And here is a proof of concept for converting the absence of sound into Power On (for my snow machine). The problem I've run into is that the Power On input isn't a grounded receptacle; where my snow machine has a ground plug. I could use a "cheater" plug, but don't want to burn my house down. I've got a thread out there about other possible options / help with this that I may revisit. I've tried out probably half a dozen grounded dusk-to-dawn sensors and each has a delay longer than the song intermissions before providing power. Weird. Like they all use the same circuit. Vs. the ungrounded dusk-to-dawn sensor I'm using which responds instantly to light or its absence; which also helps me accomplish a brown out effect on the cheap, using it, a shoe box, and a flicker bulb.

Anyway, here's the test video using a flood light as a proxy for the snow machine:






There are other things I could consider turning on during the few second intermission between each song. Possibly have a "Merry Christmas!" shadow light appear on the garage door, using flood lights and a sign with the letters stenciled out. And / or may switch to lighting the facade of the house with blue laser dots rather than attempt a traditional snow effect:

http://www.halloweenforum.com/halloween-props/140361-blue-laser-dots-light-christmas-use-similar-cheap-green-laser-dots-unit.html

Currently I have flickering LED candles in all the windows on the front of the house--the $12 for 6 pack sold by Big Lots. May use a projection effect from Jon Hyers' Wizards and Magic Volume One and put some floating candles in the single window above the front stairs. Hoping to at least do a test run to see how it looks and feels.

It would also be cool to have Frosty the Snowman projection effect where Frosty Comes to Life. I don't go all out for Christmas. But believe Less can be More--just having something different than everyone else can make it special without lots of effort.


----------



## WitchyKitty (Sep 20, 2012)

Tyrant said:


> Easter Skelanimals?
> 
> .......I would really like to see pictures now. If/when you can. I have a general addiction to skeletons and would love to see.

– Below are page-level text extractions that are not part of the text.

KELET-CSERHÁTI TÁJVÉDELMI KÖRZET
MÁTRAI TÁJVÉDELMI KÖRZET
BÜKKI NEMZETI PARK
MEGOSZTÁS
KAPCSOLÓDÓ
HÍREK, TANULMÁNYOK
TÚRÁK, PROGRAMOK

Okay, lol, here are some pictures of my different holiday edition Skelanimals plushies. If you haven't heard of Skelanimals, here is a link to their page: http://skelanimals.com/

Here are my Easter ones (Quackee, Jack and Kit):








Here are my Halloween ones (Dax, Oliver, Diego and Kit):








Here is my Valentine's Day one (ChungKee):








And my Christmas ones (Holly and Pen):








I also have several normal ones (...the red and black skull print Kit the Kat in the center is a bit rare, Kit is my fave!!!) :








I have a bit of an addiction to these guys, lol. I have other things of them besides plushies, too, like cups, keychains, ect.


----------



## hallorenescene (Dec 28, 2007)

lair mistress, I bet your animated wire rabbits are cute. I have an animated wire frog and flamingo.
mikeerdas, those are very pretty lights. love the sinc they have.
witchykitty, the skeleanimals are not my thing, but they are cute.


----------



## mikeerdas (Jan 30, 2010)

hallorenescene said:


> lair mistress, I bet your animated wire rabbits are cute. I have an animated wire frog and flamingo.
> mikeerdas, those are very pretty lights. love the sinc they have.
> witchykitty, the skeleanimals are not my thing, but they are cute.

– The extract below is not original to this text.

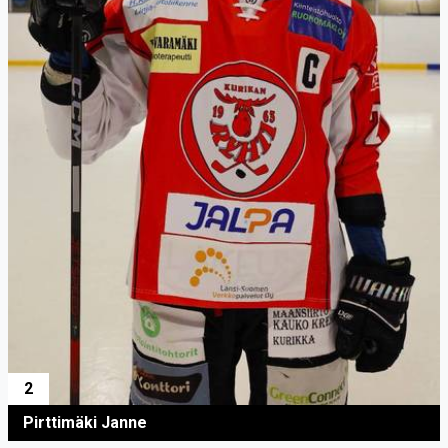
2
Pirttimäki Janne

Thanks Hallorenescene. Yeah, that lighting unit always impresses me. It's not LOR, but I may be easily impressed.  It was such a low cost, easy way to "beat" my neighbors in the Christmas Space. Not that it's a contest of course. But even something as simple as that makes our house stand out. Now if I get that snow machine running or my Floating Candles Projection installed...


----------



## Mayzshon (Jul 3, 2013)

Did this last year:


----------



## UnOrthodOx (Apr 24, 2007)

I've toyed with the idea of building a scrooge tombstone and ghost, but just don't have the time this year. 

The 2014 crew:



















Inside, however, is a lot more traditional. 










doing the tree tonight.


----------



## hallorenescene (Dec 28, 2007)

mayzshon, that is a riot. lol.
unorth, I love your skelly. and very nice on your traditional décor. shivers on the second photo.


----------



## Tyrant (Aug 19, 2013)

WitchyKitty said:


> Okay, lol, here are some pictures of my different holiday edition Skelanimals plushies. If you haven't heard of Skelanimals, here is a link to their page: http://skelanimals.com/


Wow, those are amazing! Thanks for taking a picture! I'm absolutely getting a few of these guys and wracking my brain as to how I never heard of them until now. Do you ever display them all together or just take the appropriate ones out for each holiday? Quackee and Oliver might be my faves, although the Christmas ones rule. Just the nicest combo of cute and a little creepy. It looks like the normal ones could also possibly come out for a few holidays depending.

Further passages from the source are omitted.